1.2.2 Technical Background Required

To have a general understanding of this document, it requires the audience to have the general

technical background, which includes:

• Basic understanding of computer networks (OSI model and IP network).

• Basic concepts of routing protocols.

• Basic concepts of network management.


In order to understand all the details this document specifies, there are special knowledge

requirement for the audience:

• Router functionality.

• Software development.

• Network management applications.

1.2.3 Overview Sections

The following sections provide an overall understanding of the requirements on the

distributed prototype:

• Chapter 1 – Sections 1.3

• Chapter 2 – Sections 2.1, 2.2

1.2.4 Reader Specific sections

Listed below are the sections targeted to specific types of readers.

• For Engineers: All except Chapter 1.4

• For Business partners: Chapter 1, Chapter 2 (Section 2.1 and 2.2), and Chapter 5

1.3 Scope of the product Trends in the router market suggest a move from monolithic router architectures to a

decentralized and modular one. However, none of the current products provides a solution in

which control element and forwarding element reside in physically separated boxes. By doing

so, our distributed router offers one of the answers to provide the modularized router

architecture which brings scalability, flexibility and robustness. Having this flexible solution,

the cost to extend the network capacity will be reduced compared to current centralized

solution. This product is not intended to introduce new router hardware in the market, but it

aims to establish the framework for distributed router and provides some basic software

components for a router.


1.4 Business case for the product

1.4.1 The market View

The router market has been dominated by Cisco until 1994, when a new startup company

emerged, called Juniper; it somehow shook Cisco’s control, and took some of its market

share. Since then, both Cisco and Juniper, together have formed, the 95% of the router market

share, Cisco’s holdings were 70% whereas Juniper’s 26%. With time, new companies and

different technologies started to evolve, such as Huawei, Avici, Alcatel-Lucent, Vyattta and

many others all formed the “what was left from” Cisco and Juniper, the 5% of the market.

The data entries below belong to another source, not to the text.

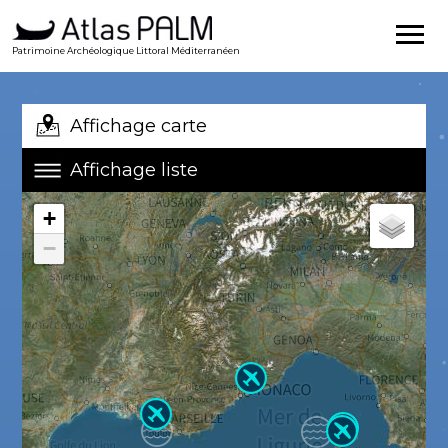
Patrimoine Archéologique Littoral Méditerranéen
Affichage carte
Affichage liste
+
−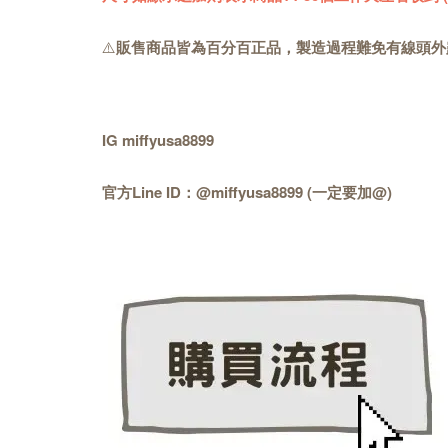
⚠️
販售商品皆為百分百正品，製造過程難免有線頭外
IG miffyusa8899
官方Line ID：@miffyusa8899 (一定要加@)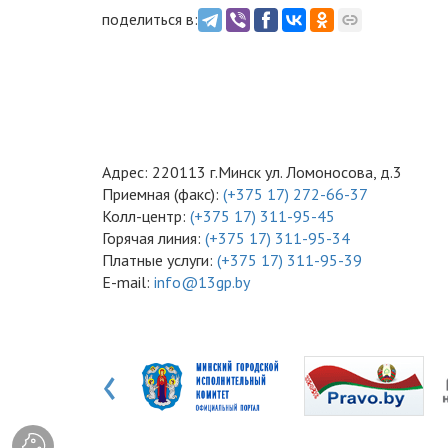
поделиться в:
Адрес: 220113 г.Минск ул. Ломоносова, д.3
Приемная (факс):
(+375 17) 272-66-37
Колл-центр:
(+375 17) 311-95-45
Горячая линия:
(+375 17) 311-95-34
Платные услуги:
(+375 17) 311-95-39
E-mail:
info@13gp.by
‹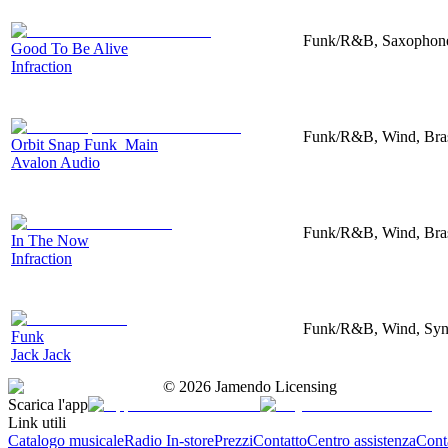
Funk/R&B, Saxophone,
Good To Be Alive
Infraction
Funk/R&B, Wind, Bras
Orbit Snap Funk_Main
Avalon Audio
Funk/R&B, Wind, Bras
In The Now
Infraction
Funk/R&B, Wind, Synt
Funk
Jack Jack
©
2026
Jamendo Licensing
Scarica l'app
Link utili
Catalogo musicale
Radio In-store
Prezzi
Contatto
Centro assistenza
Conta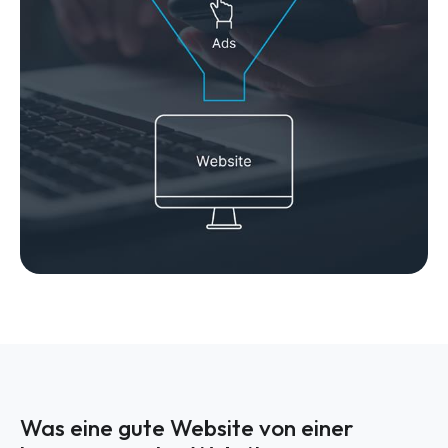
Was eine gute Website von einer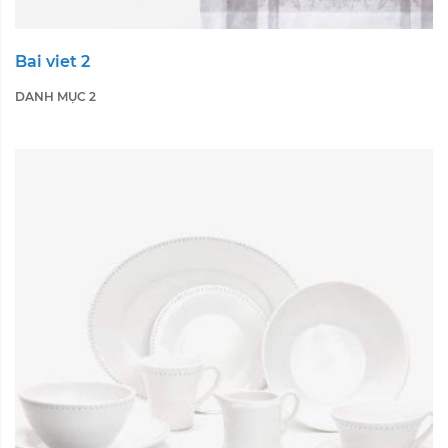
Bai viet 2
DANH MỤC 2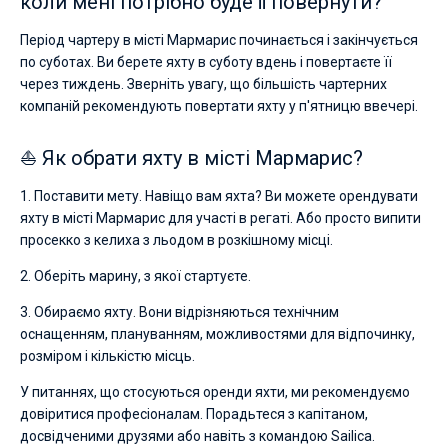
коли мені потрібно буде її повернути?
Період чартеру в місті Мармарис починається і закінчується
по суботах. Ви берете яхту в суботу вдень і повертаєте її
через тиждень. Зверніть увагу, що більшість чартерних
компаній рекомендують повертати яхту у п'ятницю ввечері.
⛵ Як обрати яхту в місті Мармарис?
1. Поставити мету. Навіщо вам яхта? Ви можете орендувати
яхту в місті Мармарис для участі в регаті. Або просто випити
просекко з келиха з льодом в розкішному місці.
2. Оберіть марину, з якої стартуєте.
3. Обираємо яхту. Вони відрізняються технічним
оснащенням, плануванням, можливостями для відпочинку,
розміром і кількістю місць.
У питаннях, що стосуються оренди яхти, ми рекомендуємо
довіритися професіоналам. Порадьтеся з капітаном,
досвідченими друзями або навіть з командою Sailica.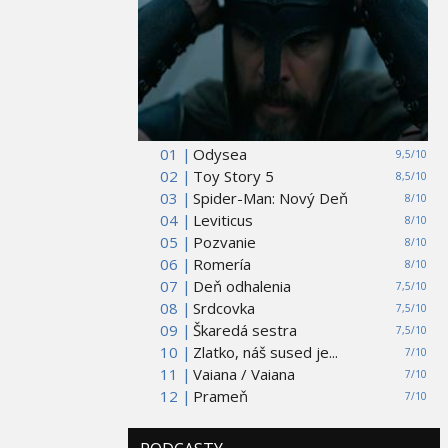
01 |
Odysea
9,5/10
02 |
Toy Story 5
8,5/10
03 |
Spider-Man: Nový Deň
8/10
04 |
Leviticus
8/10
05 |
Pozvanie
8/10
06 |
Romería
8/10
07 |
Deň odhalenia
7,5/10
08 |
Srdcovka
7,5/10
09 |
Škaredá sestra
7,5/10
10 |
Zlatko, náš sused je...
7/10
11 |
Vaiana / Vaiana
7/10
12 |
Prameň
7/10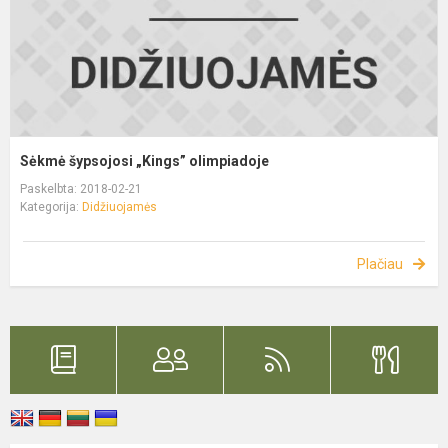
Sėkmė šypsojosi „Kings” olimpiadoje
Paskelbta: 2018-02-21
Kategorija:
Didžiuojamės
Plačiau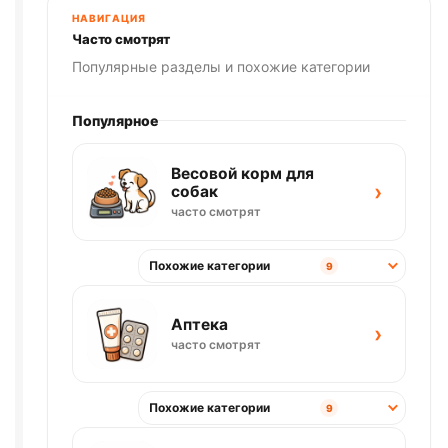
НАВИГАЦИЯ
Часто смотрят
Популярные разделы и похожие категории
Популярное
Весовой корм для
›
собак
часто смотрят
Похожие категории
9
Аптека
›
часто смотрят
Похожие категории
9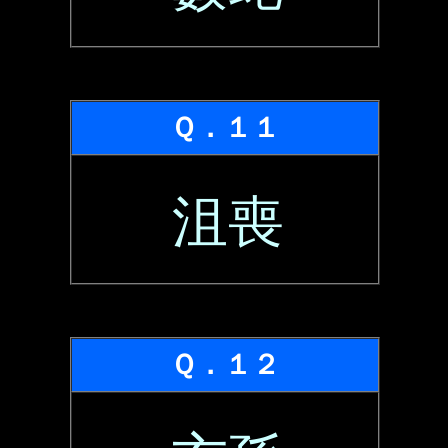
Ｑ．１１
沮喪
Ｑ．１２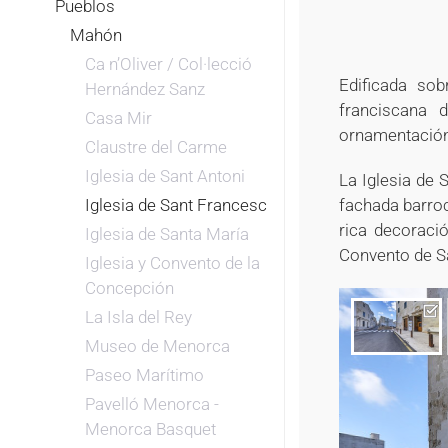
Pueblos
Mahón
Ca n’Oliver / Col·lecció
Edificada sob
Hernández Sanz
franciscana 
Casa Mir
ornamentación 
Claustre del Carme
Iglesia de Sant Antoni
La Iglesia de 
Iglesia de Sant Francesc
fachada barroc
rica decoraci
Iglesia de Santa María
Convento de S
Iglesia y Convento de la
Concepción
La Isla del Rey
Museo de Menorca
Paseo Marítimo
Pavelló Menorca -
Menorca Basquet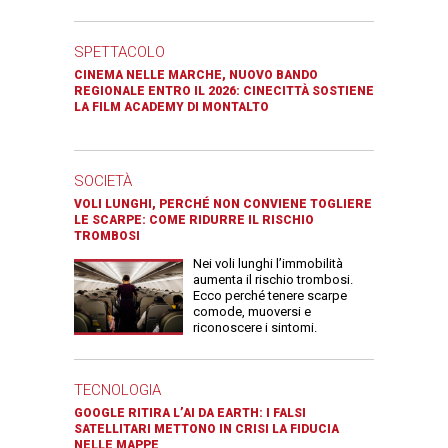
SPETTACOLO
CINEMA NELLE MARCHE, NUOVO BANDO
REGIONALE ENTRO IL 2026: CINECITTÀ SOSTIENE
LA FILM ACADEMY DI MONTALTO
SOCIETÀ
VOLI LUNGHI, PERCHÉ NON CONVIENE TOGLIERE
LE SCARPE: COME RIDURRE IL RISCHIO
TROMBOSI
Nei voli lunghi l’immobilità
aumenta il rischio trombosi.
Ecco perché tenere scarpe
comode, muoversi e
riconoscere i sintomi.
TECNOLOGIA
GOOGLE RITIRA L’AI DA EARTH: I FALSI
SATELLITARI METTONO IN CRISI LA FIDUCIA
NELLE MAPPE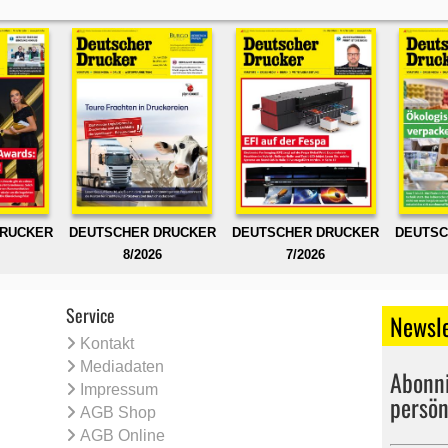
DRUCKER
DEUTSCHER DRUCKER
DEUTSCHER DRUCKER
DEUTSC
8/2026
7/2026
Service
Newsle
Kontakt
Mediadaten
Abonni
Impressum
persön
AGB Shop
AGB Online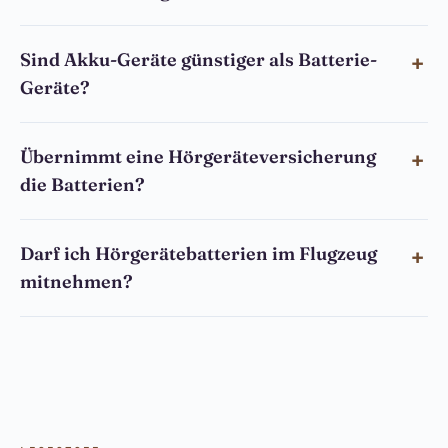
Sind Akku-Geräte günstiger als Batterie-
Geräte?
Übernimmt eine Hörgeräteversicherung
die Batterien?
Darf ich Hörgerätebatterien im Flugzeug
mitnehmen?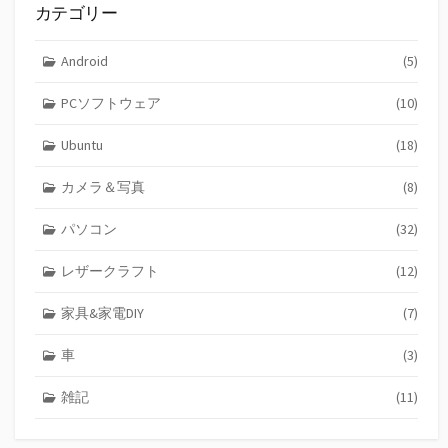
カテゴリー
Android
(5)
PCソフトウェア
(10)
Ubuntu
(18)
カメラ＆写真
(8)
パソコン
(32)
レザークラフト
(12)
家具&家電DIY
(7)
車
(3)
雑記
(11)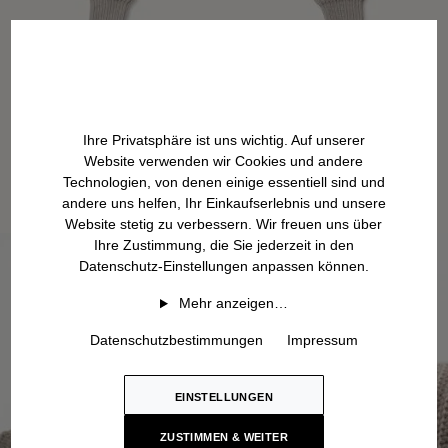
Ihre Privatsphäre ist uns wichtig. Auf unserer
Website verwenden wir Cookies und andere
Technologien, von denen einige essentiell sind und
andere uns helfen, Ihr Einkaufserlebnis und unsere
Website stetig zu verbessern. Wir freuen uns über
Ihre Zustimmung, die Sie jederzeit in den
Datenschutz-Einstellungen anpassen können.
Mehr anzeigen…
Datenschutzbestimmungen
Impressum
EINSTELLUNGEN
ZUSTIMMEN & WEITER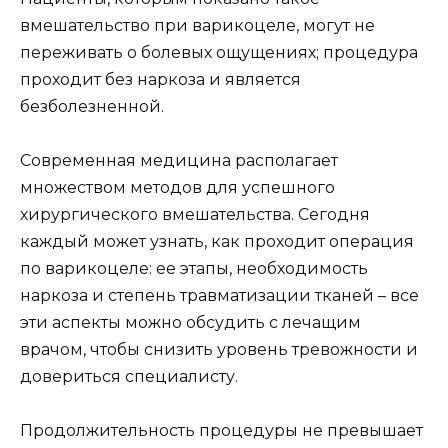
вмешательство при варикоцеле, могут не
переживать о болевых ощущениях; процедура
проходит без наркоза и является
безболезненной.
Современная медицина располагает
множеством методов для успешного
хирургического вмешательства. Сегодня
каждый может узнать, как проходит операция
по варикоцеле: ее этапы, необходимость
наркоза и степень травматизации тканей – все
эти аспекты можно обсудить с лечащим
врачом, чтобы снизить уровень тревожности и
довериться специалисту.
Продолжительность процедуры не превышает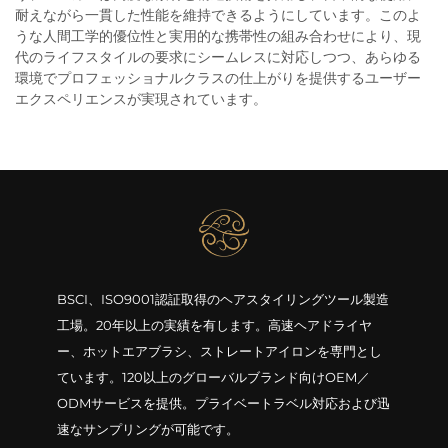
耐えながら一貫した性能を維持できるようにしています。このよ
うな人間工学的優位性と実用的な携帯性の組み合わせにより、現
代のライフスタイルの要求にシームレスに対応しつつ、あらゆる
環境でプロフェッショナルクラスの仕上がりを提供するユーザー
エクスペリエンスが実現されています。
BSCI、ISO9001認証取得のヘアスタイリングツール製造
工場。20年以上の実績を有します。高速ヘアドライヤ
ー、ホットエアブラシ、ストレートアイロンを専門とし
ています。120以上のグローバルブランド向けOEM／
ODMサービスを提供。プライベートラベル対応および迅
速なサンプリングが可能です。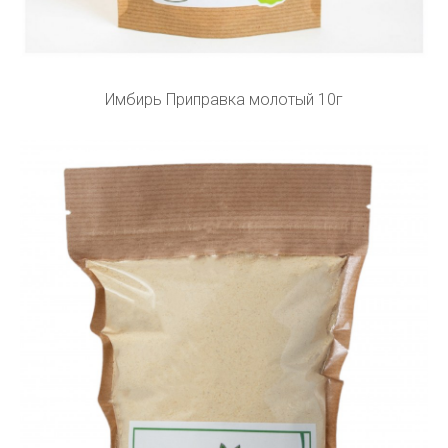
Имбирь Приправка молотый 10г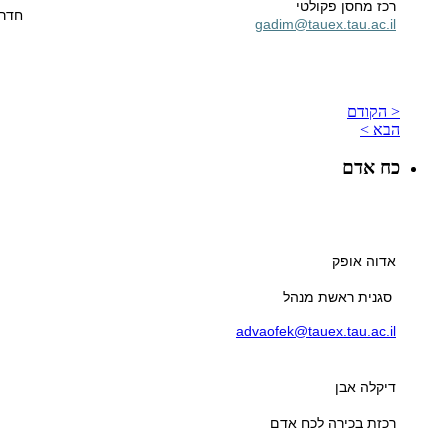
רכז מחסן פקולטי
חדר 02
gadim@tauex.tau.ac.il
< הקודם
הבא >
כח אדם
אדוה אופק
סגנית ראשת מנהל
advaofek@tauex.tau.ac.il
דיקלה אבן
רכזת בכירה לכח אדם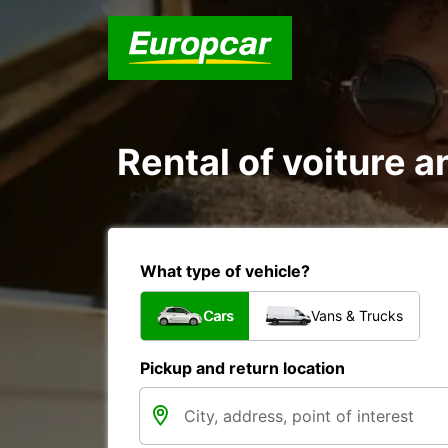
Rental of voiture an
What type of vehicle?
Cars
Vans & Trucks
Pickup and return location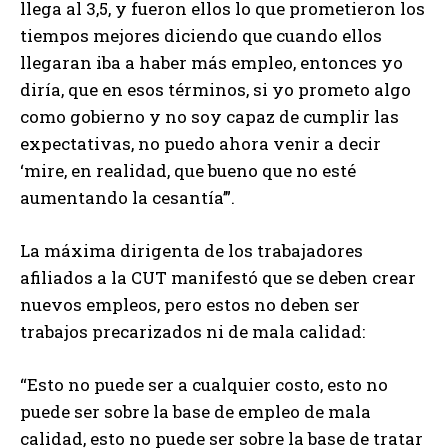
llega al 3,5, y fueron ellos lo que prometieron los
tiempos mejores diciendo que cuando ellos
llegaran iba a haber más empleo, entonces yo
diría, que en esos términos, si yo prometo algo
como gobierno y no soy capaz de cumplir las
expectativas, no puedo ahora venir a decir
‘mire, en realidad, que bueno que no esté
aumentando la cesantía’”.
La máxima dirigenta de los trabajadores
afiliados a la CUT manifestó que se deben crear
nuevos empleos, pero estos no deben ser
trabajos precarizados ni de mala calidad:
“Esto no puede ser a cualquier costo, esto no
puede ser sobre la base de empleo de mala
calidad, esto no puede ser sobre la base de tratar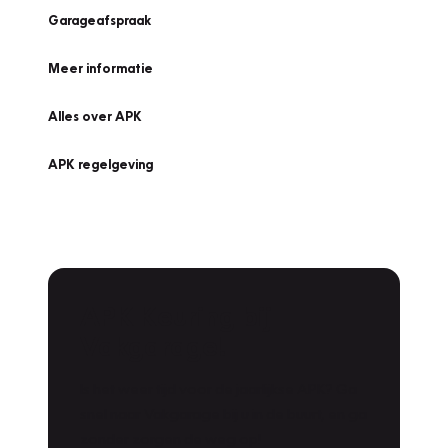
Garageafspraak
Meer informatie
Alles over APK
APK regelgeving
APK Keuring bij
Vakgarage!
Is het weer tijd voor de jaarlijkse APK? Ga
snel naar Vakgarage bij u in de buurt, en ga
zonder zorgen de weg op!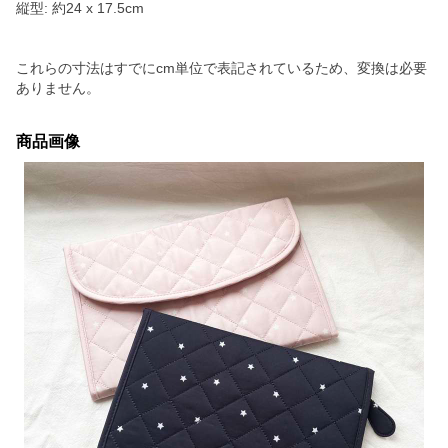
縦型: 約24 x 17.5cm
これらの寸法はすでにcm単位で表記されているため、変換は必要
ありません。
商品画像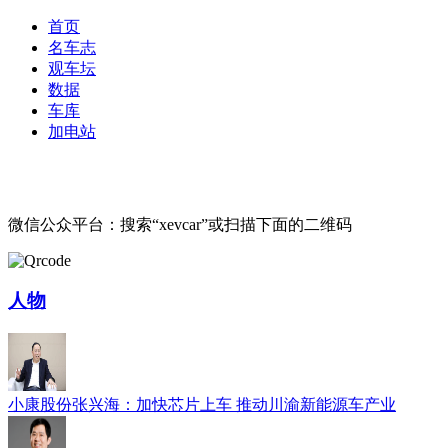
首页
名车志
观车坛
数据
车库
加电站
微信公众平台：搜索“xevcar”或扫描下面的二维码
人物
小康股份张兴海：加快芯片上车 推动川渝新能源车产业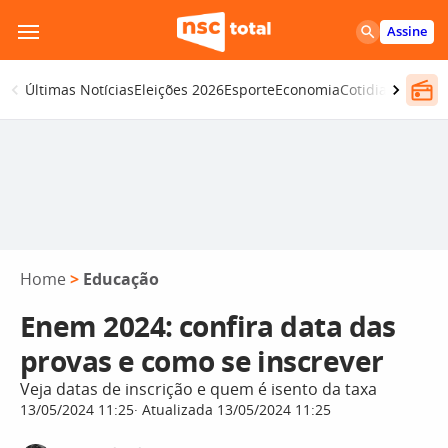
Pular
Assine
para
o
Últimas Notícias
Eleições 2026
Esporte
Economia
Cotidiano
Segur
conteúdo
Home
>
Educação
Enem 2024: confira data das
provas e como se inscrever
Veja datas de inscrição e quem é isento da taxa
13/05/2024 11:25
Atualizada 13/05/2024 11:25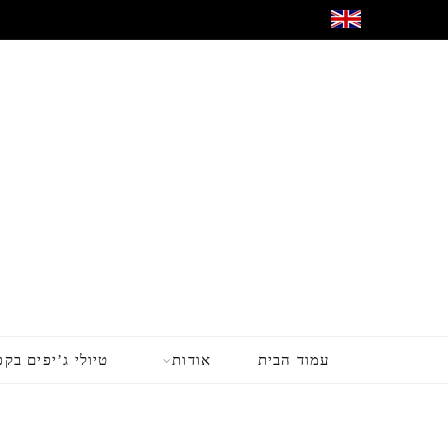
עמוד הבית
אודות
טיולי ג’יפים בקפ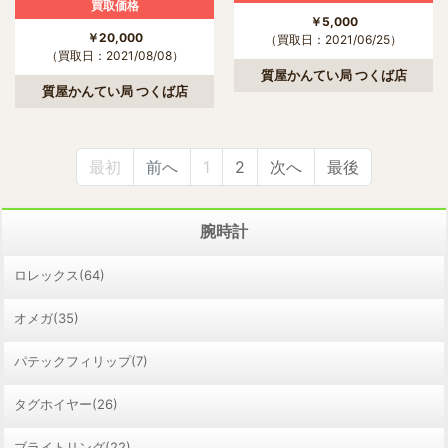
買取価格
￥5,000
￥20,000
（買取日：2021/06/25）
（買取日：2021/08/08）
質屋かんてい局 つくば店
質屋かんてい局 つくば店
最初
前へ
1
2
次へ
最後
腕時計
ロレックス(64)
オメガ(35)
パテックフィリップ(7)
タグホイヤー(26)
ブライトリング(22)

Yet, two of these companies could not be disregarded; Huawei and Vyatta.

Recently, Huawei was and still is stealing more market share and paving its way into the 5%

spot separately. Huawei, is currently dominating the Chinese and most of the Asian market

due to its lower price yet good quality solutions, and now it is expanding its shares into

Europe and North America. This leaves Cisco with a range of >65% market share, Juniper

with >25%, Huawei with >5% and the rest occupy the >7% of the market.

The other competitor is Vyatta founded in 2005 by Allan Leinwand, a former employee of

Cisco. Although the company is only two years old, it has changed the way routers are

marketed. With their open source router; they sell the hardware and software separately.

Vyatta introduced a different routing technology to the market by introducing the open source

concept into the routers’ world.

Basically, we can say that the routers’ market is divided into 3 categories: proprietary

technologies, low cost technologies and open source technologies.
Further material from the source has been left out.